• Sonuç bulunamadı

1.5. Liderlik Tarzları

1.5.5. Etik Liderlik

Kararların etik bir şekilde alınması için liderin etkisi büyüktür. Kararlarını etik değerleri göz önünde bulundurarak veren ve işgörenlerini bu şekilde yönlendiren lider örgüt içerisinde kolay bir şekilde kabul edilebilir (Mert ve Eren, 2008: 737).

Etik liderlik diğerlerinin haklarına ve onuruna saygı duyulmasını içeren bir liderlik tarzıdır. Brown etik liderliği; yöneticinin kişisel faaliyetlerinde ve kişilerarası ilişkilerinde ahlaki normlara uygun davranışlar sergilemesi ve iki yönlü iletişim, karar verme ve güçlendirme yöntemleriyle takipçilerinde böyle bir davranışı teşvik etmesi olarak tanımlamıştır (Demirel ve Diğerleri, 2013: 687).

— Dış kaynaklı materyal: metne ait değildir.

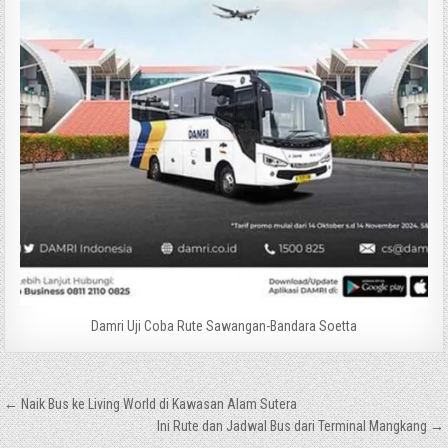
Damri Uji Coba Rute Sawangan-Bandara Soetta
Navigasi
← Naik Bus ke Living World di Kawasan Alam Sutera
pos
Ini Rute dan Jadwal Bus dari Terminal Mangkang →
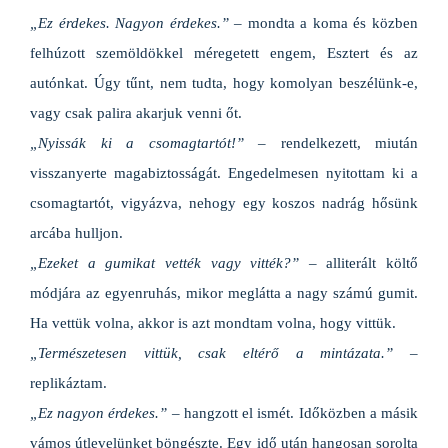
„Ez érdekes. Nagyon érdekes.”
– mondta a koma és közben
felhúzott szemöldökkel méregetett engem, Esztert és az
autónkat. Úgy tűnt, nem tudta, hogy komolyan beszélünk-e,
vagy csak palira akarjuk venni őt.
„Nyissák ki a csomagtartót!”
– rendelkezett, miután
visszanyerte magabiztosságát. Engedelmesen nyitottam ki a
csomagtartót, vigyázva, nehogy egy koszos nadrág hősünk
arcába hulljon.
„Ezeket a gumikat vették vagy vitték?”
– alliterált költő
módjára az egyenruhás, mikor meglátta a nagy számú gumit.
Ha vettük volna, akkor is azt mondtam volna, hogy vittük.
„Természetesen vittük, csak eltérő a mintázata.”
–
replikáztam.
„Ez nagyon érdekes.”
– hangzott el ismét. Időközben a másik
vámos útlevelünket böngészte. Egy idő után hangosan sorolta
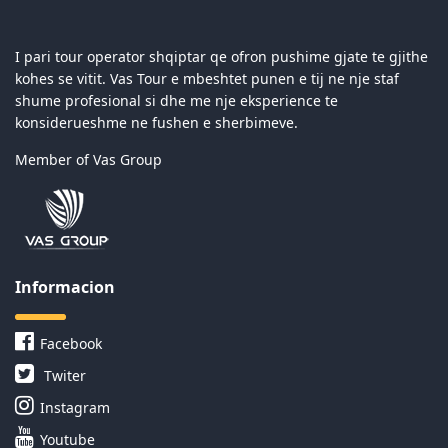
I pari tour operator shqiptar qe ofron pushime gjate te gjithe
kohes se vitit. Vas Tour e mbeshtet punen e tij ne nje staf
shume profesional si dhe me nje eksperience te
konsiderueshme ne fushen e sherbimeve.
Member of Vas Group
Informacion
Facebook
Twiter
Instagram
Youtube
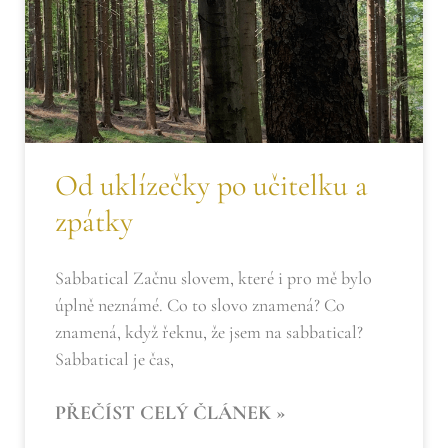
Od uklízečky po učitelku a
zpátky
Sabbatical Začnu slovem, které i pro mě bylo
úplně neznámé. Co to slovo znamená? Co
znamená, když řeknu, že jsem na sabbatical?
Sabbatical je čas,
PŘEČÍST CELÝ ČLÁNEK »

Etik liderler, adil, insanlara ve topluma değer veren, ilkelere dayalı karar alan ve gerek özel gerek iş hayatında etik davranan, liderlik yaptığı bireylerin etik davranışlarını etkileyebilen bireylerdir. Etik liderler, gerek etik davranışlarla ilgili mesajları ileterek, çalışanlarla bu konuları konuşarak ve çalışanlara rol model olmayı başarıp bu davranışları sergileyerek gerekse, etik standartlar oluşturarak, ödül ve ceza mekanizmalarını kullanarak, çalışanların etik konusunda dikkatli olmalarını sağlayabilmektedirler. Liderler örgütlerde olumlu bir etik iklimin oluşturulmasında önemli rol modelidirler. Etik bir iklim yaratılarak örgütlerde etiğe uygun davranışların oluşturulup, etik kararların alınması mümkündür. Çalışanların içinde bulundukları örgütü etik olarak algılamaları, örgütün etkinliğini ve verimliliğini artıracağı için çok önemlidir (Elçi ve Diğerleri, 2012: 287).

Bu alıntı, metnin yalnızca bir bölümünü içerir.